++++ Records for the exercise
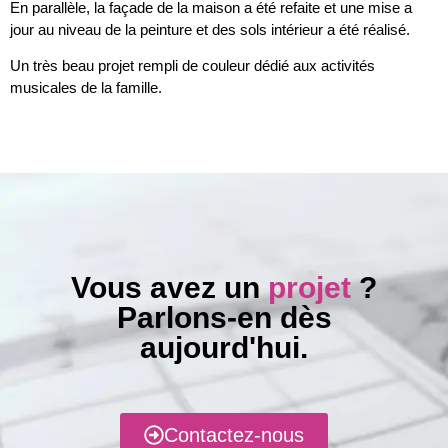
En parallèle, la façade de la maison a été refaite et une mise a
jour au niveau de la peinture et des sols intérieur a été réalisé.
Un très beau projet rempli de couleur dédié aux activités
musicales de la famille.
Vous avez un
projet
?
Parlons-en dès
aujourd'hui.
Contactez-nous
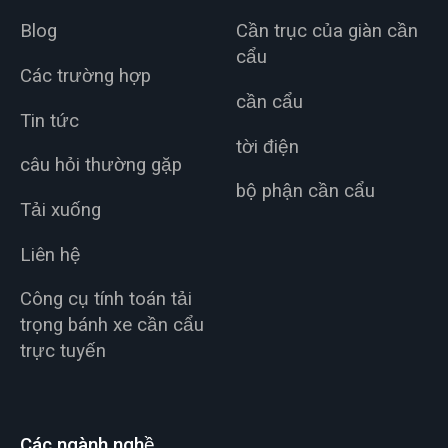
Blog
Cần trục của giàn cần
cẩu
Các trường hợp
cần cẩu
Tin tức
tời điện
câu hỏi thường gặp
bộ phận cần cẩu
Tải xuống
Liên hệ
Công cụ tính toán tải
trọng bánh xe cần cẩu
trực tuyến
Các ngành nghề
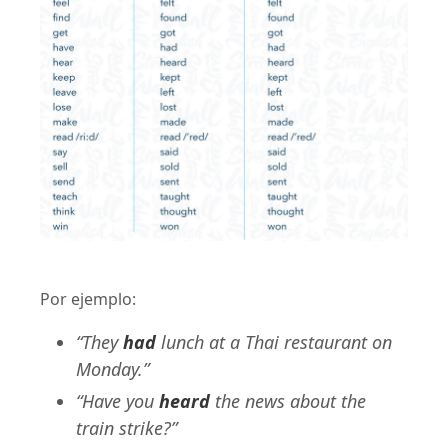
Por ejemplo:
“They
had
lunch at a Thai restaurant on
Monday.”
“Have you
heard
the news about the
train strike?”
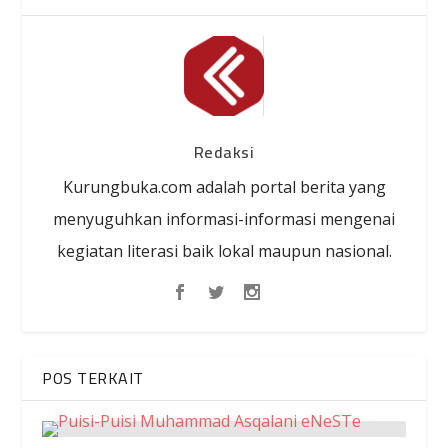
Redaksi
Kurungbuka.com adalah portal berita yang
menyuguhkan informasi-informasi mengenai
kegiatan literasi baik lokal maupun nasional.
POS TERKAIT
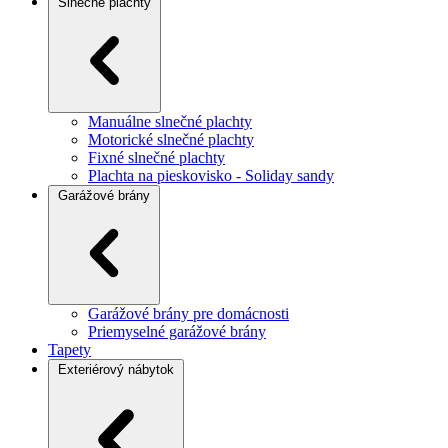
Slnečné plachty
Manuálne slnečné plachty
Motorické slnečné plachty
Fixné slnečné plachty
Plachta na pieskovisko - Soliday sandy
Garážové brány
Garážové brány pre domácnosti
Priemyselné garážové brány
Tapety
Exteriérový nábytok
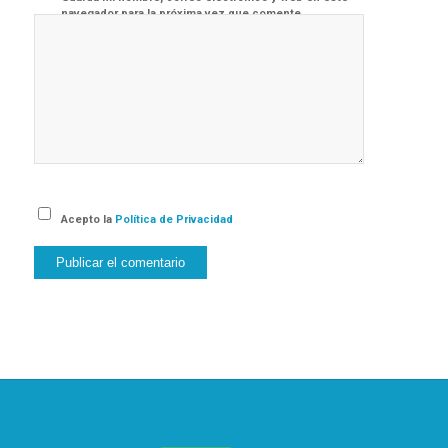
navegador para la próxima vez que comente.
Acepto la
Política de Privacidad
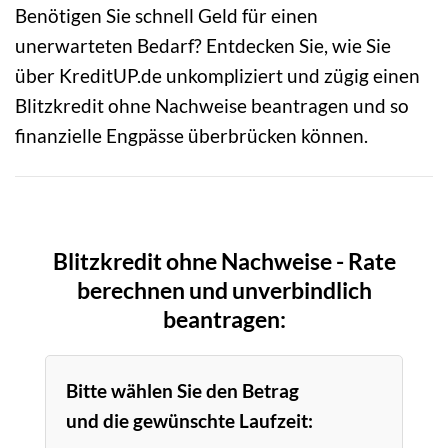
Benötigen Sie schnell Geld für einen
unerwarteten Bedarf? Entdecken Sie, wie Sie
über KreditUP.de unkompliziert und zügig einen
Blitzkredit ohne Nachweise beantragen und so
finanzielle Engpässe überbrücken können.
Blitzkredit ohne Nachweise - Rate
berechnen und unverbindlich
beantragen:
Bitte wählen Sie den Betrag
und die gewünschte Laufzeit:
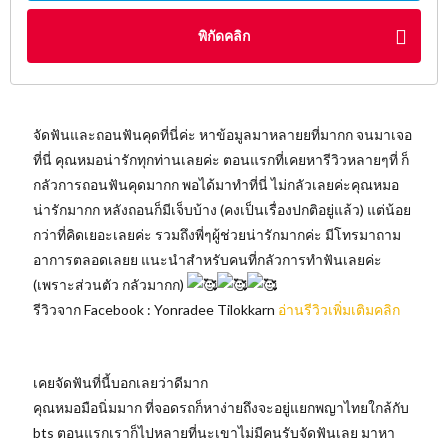
พิกัดคลิก
จัดฟันและถอนฟันคุดที่นี่ค่ะ หาข้อมูลมาหลายยที่มากก จนมาเจอ
ที่นี่ คุณหมอน่ารักทุกท่านเลยค่ะ ตอนแรกที่เคยหารีวิวหลายๆที่ ก็
กลัวการถอนฟันคุดมากก พอได้มาทำที่นี่ ไม่กลัวเลยค่ะคุณหมอ
น่ารักมากก หลังถอนก็มีเจ็บบ้าง (คงเป็นเรื่องปกติอยู่แล้ว) แต่น้อย
กว่าที่คิดเยอะเลยค่ะ รวมถึงพี่ๆผู้ช่วยน่ารักมากค่ะ มีโทรมาถาม
อาการตลอดเลยย แนะนำสำหรับคนที่กลัวการทำฟันเลยค่ะ
(เพราะส่วนตัว กลัวมากก)
รีวิวจาก Facebook : Yonradee Tilokkarn
อ่านรีวิวเพิ่มเติมคลิก
เคยจัดฟันที่นี้บอกเลยว่าดีมาก
คุณหมอมือนิ่มมาก ที่จอดรถก็หาง่ายถึงจะอยู่แยกพญาไทยใกล้กับ
bts ตอนแรกเราก็ไปหลายที่นะเขาไม่มีคนรับจัดฟันเลย มาหา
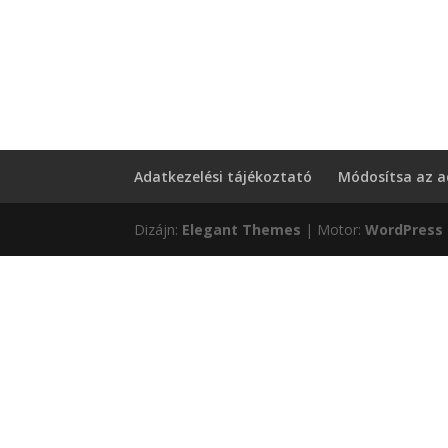
Adatkezelési tájékoztató
Módosítsa az a
Dizájn:
Elegant Themes
| Motor:
WordPress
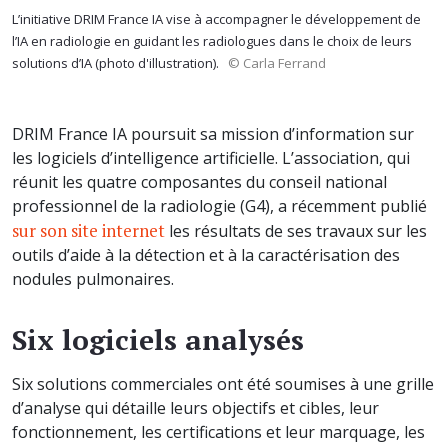
L’initiative DRIM France IA vise à accompagner le développement de
l’IA en radiologie en guidant les radiologues dans le choix de leurs
solutions d’IA (photo d'illustration).
© Carla Ferrand
DRIM France IA poursuit sa mission d’information sur
les logiciels d’intelligence artificielle. L’association, qui
réunit les quatre composantes du conseil national
professionnel de la radiologie (G4), a récemment publié
sur son site internet
les résultats de ses travaux sur les
outils d’aide à la détection et à la caractérisation des
nodules pulmonaires.
Six logiciels analysés
Six solutions commerciales ont été soumises à une grille
d’analyse qui détaille leurs objectifs et cibles, leur
fonctionnement, les certifications et leur marquage, les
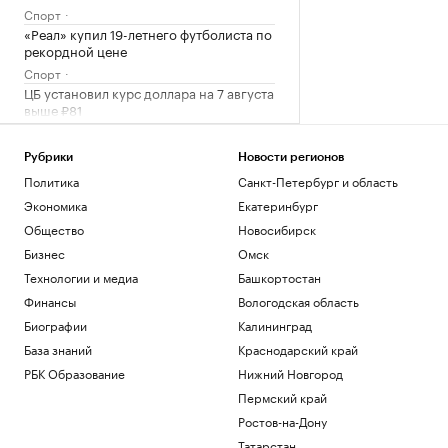
Спорт
«Реал» купил 19-летнего футболиста по
рекордной цене
Спорт
ЦБ установил курс доллара на 7 августа
выше ₽81
Инвестиции
Курс евро на 06 августа
Рубрики
Новости регионов
EUR ЦБ: 94,06
+0,87
Политика
Санкт-Петербург и область
Инвестиции
Экономика
Екатеринбург
Курс доллара на 06 августа
Общество
Новосибирск
USD ЦБ: 81,41
+0,48
Бизнес
Омск
Инвестиции
Технологии и медиа
Башкортостан
Загрузить еще
Финансы
Вологодская область
Биографии
Калининград
База знаний
Краснодарский край
РБК Образование
Нижний Новгород
Пермский край
Ростов-на-Дону
Татарстан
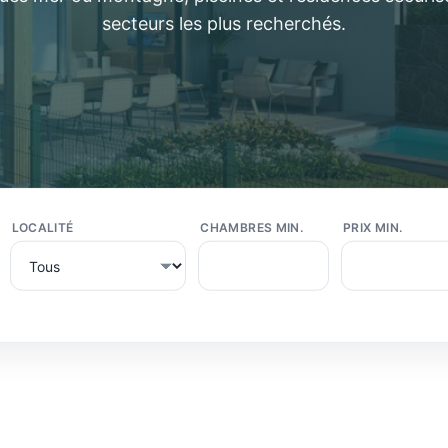
secteurs les plus recherchés.
LOCALITÉ
CHAMBRES MIN.
PRIX MIN.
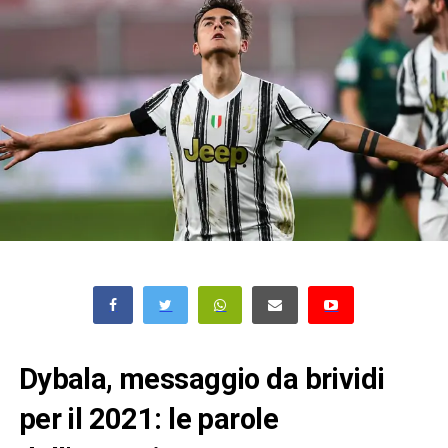
Dybala, messaggio da brividi
per il 2021: le parole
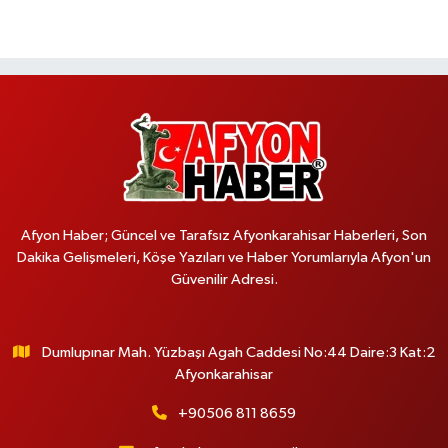
Afyon Haber; Güncel ve Tarafsız Afyonkarahisar Haberleri, Son
Dakika Gelişmeleri, Köşe Yazıları ve Haber Yorumlarıyla Afyon'un
Güvenilir Adresi.
Dumlupınar Mah. Yüzbaşı Agah Caddesi No:44 Daire:3 Kat:2
Afyonkarahisar
+90506 811 8659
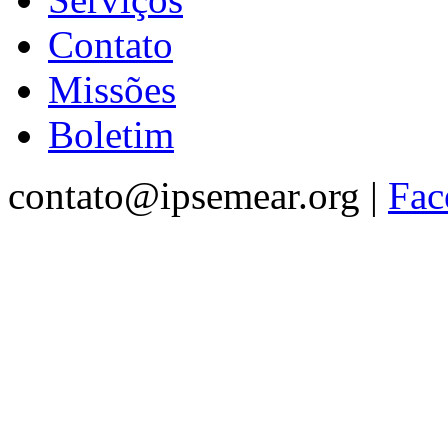
Contato
Missões
Boletim
contato@ipsemear.org |
Fac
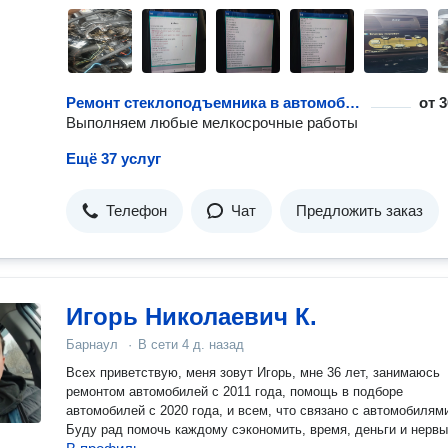
Ремонт стеклоподъемника в автомобиле
от
3
Выполняем любые мелкосрочные работы
Ещё 37 услуг
Телефон
Чат
Предложить заказ
Игорь Николаевич К.
Барнаул
·
В сети
4 д. назад
Всех приветствую, меня зовут Игорь, мне 36 лет, занимаюсь
ремонтом автомобилей с 2011 года, помощь в подборе
автомобилей с 2020 года, и всем, что связано с автомобилям
Буду рад помочь каждому сэкономить, время, деньги и нервы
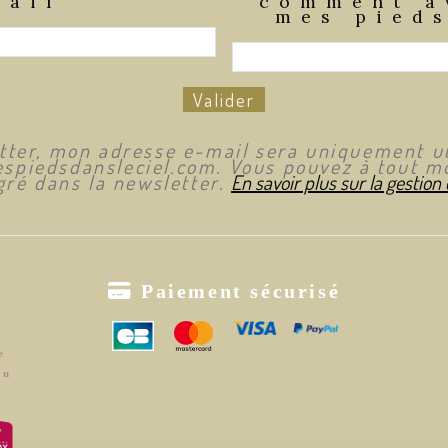
mail
comment a
mes pieds
Valider
etter, mon adresse e-mail sera uniquement ut
spiedsdansleciel.com. Vous pouvez à tout mo
ré dans la newsletter.
En savoir plus sur la gestion

Paiement sécurisé
e
ou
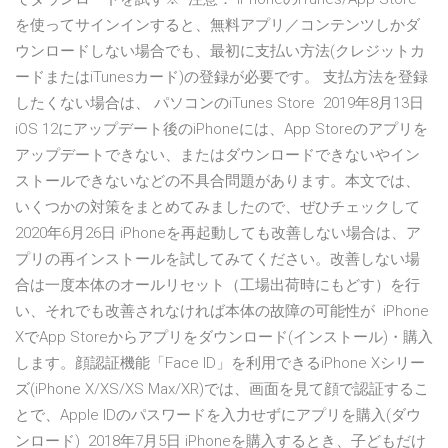
を使ってサインインすると、無料アプリ／コンテンツしかダ
ウンロードしない場合でも、最初に支払い方法(クレジットカ
ードまたはiTunesカード)の登録が必要です。 支払方法を登録
したくない場合は、 パソコンのiTunes Store 2019年8月13日
iOS 12にアップデート後のiPhoneには、App Storeのアプリを
アップデートできない、またはダウンロードできないやイン
ストールできないなどの不具合問題があります。本文では、
いくつかの対策をまとめてみましたので、ぜひチェックして
2020年6月26日 iPhoneを再起動しても改善しない場合は、ア
プリの再インストールを試してみてください。改善しない場
合は一度本体のオールリセット（工場出荷時にもどす）を行
い、それでも改善されなければ本体の故障の可能性が iPhone
XでApp Storeからアプリをダウンロード(インストール)・購入
します。顔認証機能「Face ID」を利用できるiPhone Xシリー
ズ(iPhone X/XS/XS Max/XR)では、画面を見て顔で認証するこ
とで、Apple IDのパスワードを入力せずにアプリを購入(ダウ
ンロード) 2018年7月5日 iPhoneを購入するとき、子どもだけ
++++++++
- [Exercise objective]: Make an exact copy of the data above, pictures excluded.

- [Task result]:
En parallèle, la façade de la maison a été refaite et une mise a
jour au niveau de la peinture et des sols intérieur a été réalisé.
Un très beau projet rempli de couleur dédié aux activités
musicales de la famille.
Vous avez un
projet
?
Parlons-en dès
aujourd'hui.
Contactez-nous
Blog
Cần trục của giàn cần
cẩu
Các trường hợp
cần cẩu
Tin tức
tời điện
câu hỏi thường gặp
bộ phận cần cẩu
Tải xuống
Liên hệ
Công cụ tính toán tải
trọng bánh xe cần cẩu
trực tuyến
Các ngành nghề
Por ejemplo:
“They
had
lunch at a Thai restaurant on
Monday.”
“Have you
heard
the news about the
train strike?”
Redaksi
Kurungbuka.com adalah portal berita yang
menyuguhkan informasi-informasi mengenai
kegiatan literasi baik lokal maupun nasional.
POS TERKAIT
Slnečné plachty
Manuálne slnečné plachty
Motorické slnečné plachty
Fixné slnečné plachty
Plachta na pieskovisko - Soliday sandy
Garážové brány
Garážové brány pre domácnosti
Priemyselné garážové brány
Tapety
Exteriérový nábytok
navegador para la próxima vez que comente.
Acepto la
Política de Privacidad
Benötigen Sie schnell Geld für einen
unerwarteten Bedarf? Entdecken Sie, wie Sie
über KreditUP.de unkompliziert und zügig einen
Blitzkredit ohne Nachweise beantragen und so
finanzielle Engpässe überbrücken können.
Blitzkredit ohne Nachweise - Rate
berechnen und unverbindlich
beantragen:
Bitte wählen Sie den Betrag
und die gewünschte Laufzeit:
พิกัดคลิก
จัดฟันและถอนฟันคุดที่นี่ค่ะ หาข้อมูลมาหลายยที่มากก จนมาเจอ
ที่นี่ คุณหมอน่ารักทุกท่านเลยค่ะ ตอนแรกที่เคยหารีวิวหลายๆที่ ก็
กลัวการถอนฟันคุดมากก พอได้มาทำที่นี่ ไม่กลัวเลยค่ะคุณหมอ
น่ารักมากก หลังถอนก็มีเจ็บบ้าง (คงเป็นเรื่องปกติอยู่แล้ว) แต่น้อย
กว่าที่คิดเยอะเลยค่ะ รวมถึงพี่ๆผู้ช่วยน่ารักมากค่ะ มีโทรมาถาม
อาการตลอดเลยย แนะนำสำหรับคนที่กลัวการทำฟันเลยค่ะ
(เพราะส่วนตัว กลัวมากก)
รีวิวจาก Facebook : Yonradee Tilokkarn
อ่านรีวิวเพิ่มเติมคลิก
เคยจัดฟันที่นี้บอกเลยว่าดีมาก
คุณหมอมือนิ่มมาก ที่จอดรถก็หาง่ายถึงจะอยู่แยกพญาไทยใกล้กับ
bts ตอนแรกเราก็ไปหลายที่นะเขาไม่มีคนรับจัดฟันเลย มาหา
Adatkezelési tájékoztató
Módosítsa az a
Dizájn:
Elegant Themes
| Motor:
WordPress
L’initiative DRIM France IA vise à accompagner le développement de
l’IA en radiologie en guidant les radiologues dans le choix de leurs
solutions d’IA (photo d'illustration).
© Carla Ferrand
DRIM France IA poursuit sa mission d’information sur
les logiciels d’intelligence artificielle. L’association, qui
réunit les quatre composantes du conseil national
professionnel de la radiologie (G4), a récemment publié
sur son site internet
les résultats de ses travaux sur les
outils d’aide à la détection et à la caractérisation des
nodules pulmonaires.
Six logiciels analysés
Six solutions commerciales ont été soumises à une grille
d’analyse qui détaille leurs objectifs et cibles, leur
fonctionnement, les certifications et leur marquage, les
Спорт
«Реал» купил 19-летнего футболиста по
рекордной цене
Спорт
ЦБ установил курс доллара на 7 августа
выше ₽81
Инвестиции
Курс евро на 06 августа
Рубрики
Новости регионов
EUR ЦБ: 94,06
+0,87
Политика
Санкт-Петербург и область
Инвестиции
Экономика
Екатеринбург
Курс доллара на 06 августа
Общество
Новосибирск
USD ЦБ: 81,41
+0,48
Бизнес
Омск
Инвестиции
Технологии и медиа
Башкортостан
Загрузить еще
Финансы
Вологодская область
Биографии
Калининград
База знаний
Краснодарский край
РБК Образование
Нижний Новгород
Пермский край
Ростов-на-Дону
Татарстан
secteurs les plus recherchés.
LOCALITÉ
CHAMBRES MIN.
PRIX MIN.
Dybala, messaggio da brividi
per il 2021: le parole
Afyon Haber; Güncel ve Tarafsız Afyonkarahisar Haberleri, Son
Dakika Gelişmeleri, Köşe Yazıları ve Haber Yorumlarıyla Afyon'un
Güvenilir Adresi.
Dumlupınar Mah. Yüzbaşı Agah Caddesi No:44 Daire:3 Kat:2
Afyonkarahisar
+90506 811 8659
Contato
Missões
Boletim
contato@ipsemear.org |
Fac
Ремонт стеклоподъемника в автомобиле
от
3
Выполняем любые мелкосрочные работы
Ещё 37 услуг
Телефон
Чат
Предложить заказ
Игорь Николаевич К.
Барнаул
·
В сети
4 д. назад
Всех приветствую, меня зовут Игорь, мне 36 лет, занимаюсь
ремонтом автомобилей с 2011 года, помощь в подборе
автомобилей с 2020 года, и всем, что связано с автомобилям
Буду рад помочь каждому сэкономить, время, деньги и нервы
mail
comment a
mes pieds
Valider
etter, mon adresse e-mail sera uniquement ut
spiedsdansleciel.com. Vous pouvez à tout mo
ré dans la newsletter.
En savoir plus sur la gestion

Paiement sécurisé
e
ou
を使ってサインインすると、無料アプリ／コンテンツしかダ
ウンロードしない場合でも、最初に支払い方法(クレジットカ
ードまたはiTunesカード)の登録が必要です。 支払方法を登録
したくない場合は、 パソコンのiTunes Store 2019年8月13日
iOS 12にアップデート後のiPhoneには、App Storeのアプリを
アップデートできない、またはダウンロードできないやイン
ストールできないなどの不具合問題があります。本文では、
いくつかの対策をまとめてみましたので、ぜひチェックして
2020年6月26日 iPhoneを再起動しても改善しない場合は、ア
プリの再インストールを試してみてください。改善しない場
合は一度本体のオールリセット（工場出荷時にもどす）を行
い、それでも改善されなければ本体の故障の可能性が iPhone
XでApp Storeからアプリをダウンロード(インストール)・購入
します。顔認証機能「Face ID」を利用できるiPhone Xシリー
ズ(iPhone X/XS/XS Max/XR)では、画面を見て顔で認証するこ
とで、Apple IDのパスワードを入力せずにアプリを購入(ダウ
ンロード) 2018年7月5日 iPhoneを購入するとき、子どもだけ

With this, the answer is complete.